The ground jumped. Trees that had stood for hundreds of years were flattened instantly, toppled like dry grass.
The Golden Hand moved again. It didn't attack. It simply tapped the spot where the glowing object had descended, as if sealing a pact.
FLASH!
A blinding light erupted, turning night into day for a split second. Then, it vanished.
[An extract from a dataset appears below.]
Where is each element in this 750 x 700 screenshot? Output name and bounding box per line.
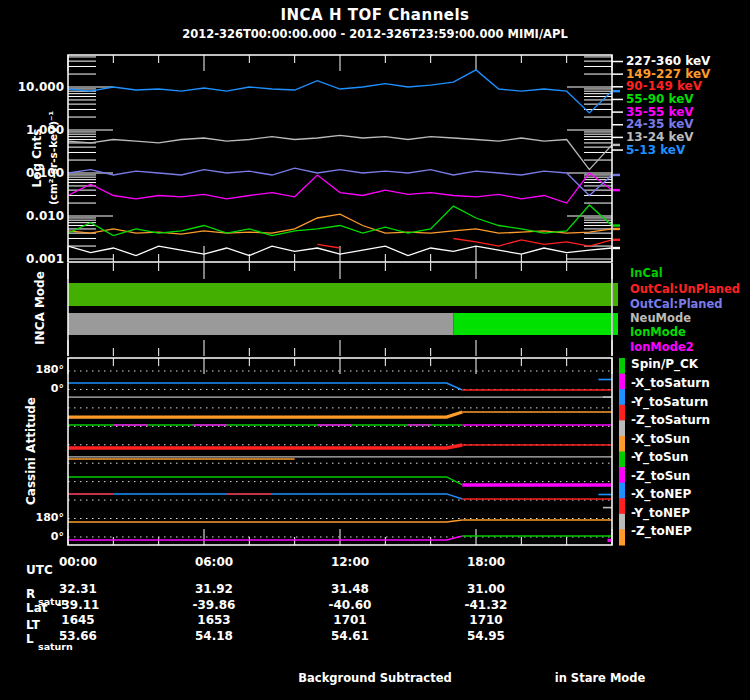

The forest crumbled inward, swallowed by a gaping crater.
Then, silence.
The sky mended itself with terrifying speed. The rift zipped shut. The golden light faded. Slowly, hesitantly, the celestial auroras returned, dancing in the sky as if nothing had happened.
But the damage was real.
In the middle of the ruined square, people slowly stood up from the debris. Bloodied, dazed, silent. They looked around, searching for meaning in the wreckage.
The old storyteller trembled, his face pale as a sheet. Beside him, the young boy pointed a shaking finger toward the plume of smoke rising from the forest.
"S-something fell..." the boy whispered, his voice cutting through the unnatural quiet. "From that... from the hand..."
Whispers rippled through the stunned crowd like a virus.
"Was it a weapon?"
"Was it a demon?"
"Was it judgment?"
No one knew. But as the smoke blocked out the moon, one thing was certain:
The Festival of Lights had met an untimely end. And the era of peace was over.